> [WHAT YOU ARE ASKED TO DO]
Pull out each line of the data that includes the word "Bypass".

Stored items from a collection
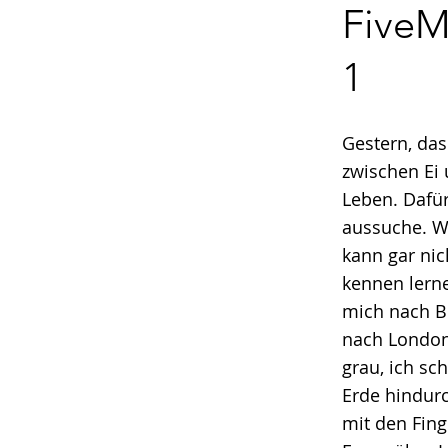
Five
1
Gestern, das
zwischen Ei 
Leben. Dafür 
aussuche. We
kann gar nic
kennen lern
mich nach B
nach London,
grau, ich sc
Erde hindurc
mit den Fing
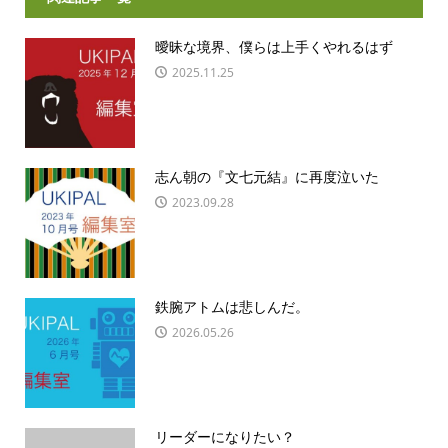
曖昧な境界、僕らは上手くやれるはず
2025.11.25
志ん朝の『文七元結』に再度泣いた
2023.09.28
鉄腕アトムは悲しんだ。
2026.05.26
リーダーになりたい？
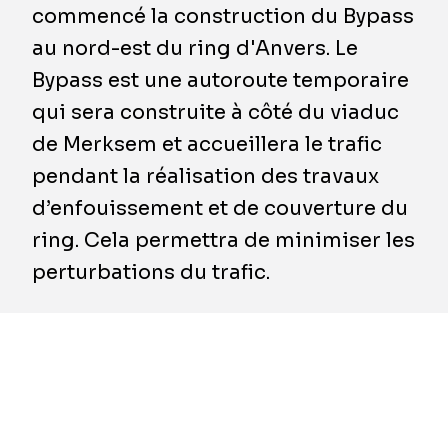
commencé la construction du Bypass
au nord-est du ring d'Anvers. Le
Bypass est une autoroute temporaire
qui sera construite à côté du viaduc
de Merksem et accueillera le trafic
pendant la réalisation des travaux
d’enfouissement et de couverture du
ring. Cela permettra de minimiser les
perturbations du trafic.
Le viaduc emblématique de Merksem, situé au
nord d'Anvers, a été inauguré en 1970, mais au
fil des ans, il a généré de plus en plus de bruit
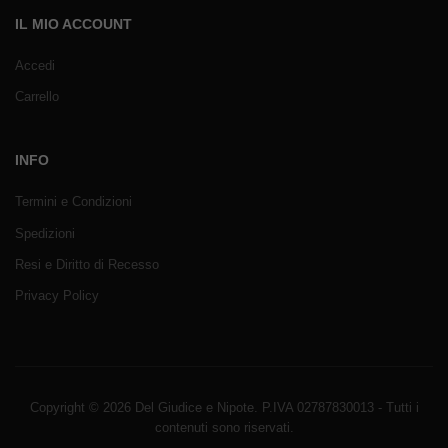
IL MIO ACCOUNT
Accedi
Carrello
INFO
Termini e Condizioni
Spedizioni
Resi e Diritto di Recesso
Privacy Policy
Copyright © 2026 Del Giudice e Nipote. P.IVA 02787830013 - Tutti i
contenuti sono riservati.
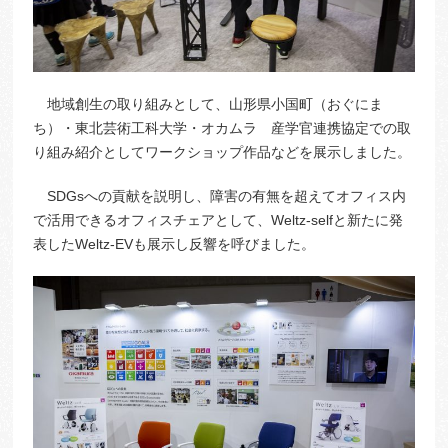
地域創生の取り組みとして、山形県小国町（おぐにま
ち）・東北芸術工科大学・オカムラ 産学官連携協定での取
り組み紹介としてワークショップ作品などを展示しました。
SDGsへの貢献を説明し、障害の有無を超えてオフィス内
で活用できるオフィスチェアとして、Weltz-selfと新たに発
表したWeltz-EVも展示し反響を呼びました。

> [RESULT FOR THIS TASK]
commencé la construction du Bypass
Bypass est une autoroute temporaire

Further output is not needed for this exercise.